Gemini: Least sensitive to ideological cues; frequently misclassifies left-leaning news as "center" and aligns ideologically with the Right.
GPT: Most sensitive to cues; aligns more closely with the Left.
Qwen/DeepSeek: Often misclassify news as the opposite leaning rather than center, suggesting a failure to capture fundamental rhetorical patterns of the opposing side.

Alliance Bias

Geopolitical Patterns: All models show higher agreement with delegates from Latin America, Western Africa, and Central Africa.
Gemini: Best at simulating real-world voting (highest Cohen's Kappa). Notably, it disagrees with the USA (ranking 181/200) but aligns with China, North Korea, and Vietnam.
GPT: Shows strong disagreement with low-ranking delegates and specifically opposes China and North Korea.
Qwen: Shows disagreement with Eastern European delegates and slight disagreement with Western Europe.

Language Bias

No Dominant Language Bias: Contrary to the "semantic anglocentrism" hypothesis, models did not skew their thinking toward high-resource languages (English, Chinese, Spanish) when generating content about fictional cultures.
Southern African Cluster: Qwen, DeepSeek, and Gemini showed a tendency to think similarly to English when operating in Southern African languages, likely due to transfer learning effects on low-resource languages.
GPT: Exhibited the most diverse and spread-out distribution across languages, suggesting robust multilingual pretraining.

Gender Bias

Female Affinity: All four models align significantly more with women's values than men's.
GPT: Shows the strongest alignment with women ( $\Delta = 36.77\%$ difference in agreement).
Progressive Stance: Models generally lean toward progressive values (e.g., abortion, euthanasia, rejecting traditional gender roles), mirroring global female trends.
Inconsistency: Qwen and DeepSeek displayed "contracting values" (contradictory answers on similar topics), indicating a lack of firm ethical stance.
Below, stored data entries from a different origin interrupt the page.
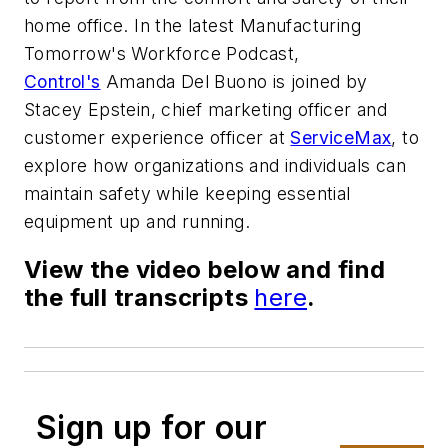
home office. In the latest Manufacturing
Tomorrow's Workforce Podcast,
Control's
Amanda Del Buono is joined by
Stacey Epstein, chief marketing officer and
customer experience officer at
ServiceMax
, to
explore how organizations and individuals can
maintain safety while keeping essential
equipment up and running.
View the video below and find
the full transcripts
here
.
Sign up for our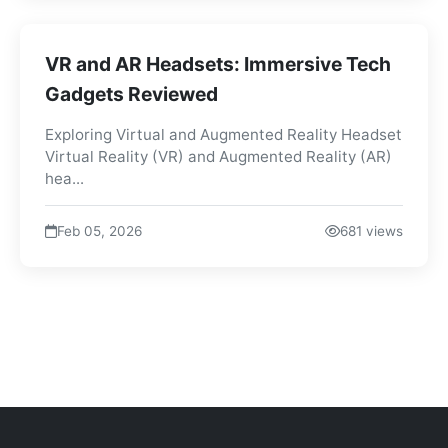
VR and AR Headsets: Immersive Tech
Gadgets Reviewed
Exploring Virtual and Augmented Reality Headset
Virtual Reality (VR) and Augmented Reality (AR)
hea...
Feb 05, 2026
681 views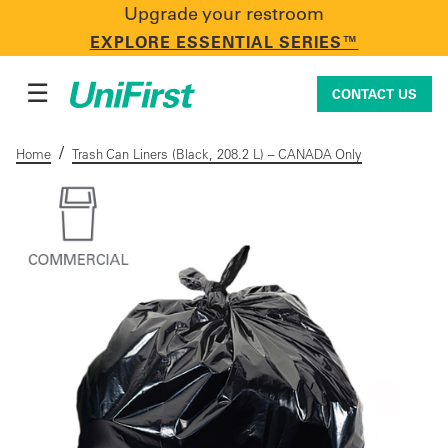
Upgrade your restroom
CONTACT US
EXPLORE ESSENTIAL SERIES™
☰
CONTACT US
/
Home
Trash Can Liners (Black, 208.2 L) – CANADA Only
Uniforms & Workwear
Facility Services
First Aid + Safety
Industry Solutions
5. Significance and Conclusion

The study concludes that despite alignment techniques (like RLHF), LLMs inevitably inherit biases from their training corpora and human feedback.

Implication for Users: Global users must be aware that "neutral" AI tools have specific, model-dependent inclinations (e.g., GPT is more left/progressive, Gemini is more right/conservative).
Theoretical Shift: The authors challenge the goal of making AI "think like humans," arguing that since humans are inherently biased, AI should instead be designed for neutrality, robustness, and calibrated uncertainty.
Future Direction: The paper advocates for pluralistic alignment strategies that preserve diversity rather than forcing a single "human-like" bias, suggesting that AI intelligence should not merely mimic human reasoning patterns but uphold distinct ethical standards.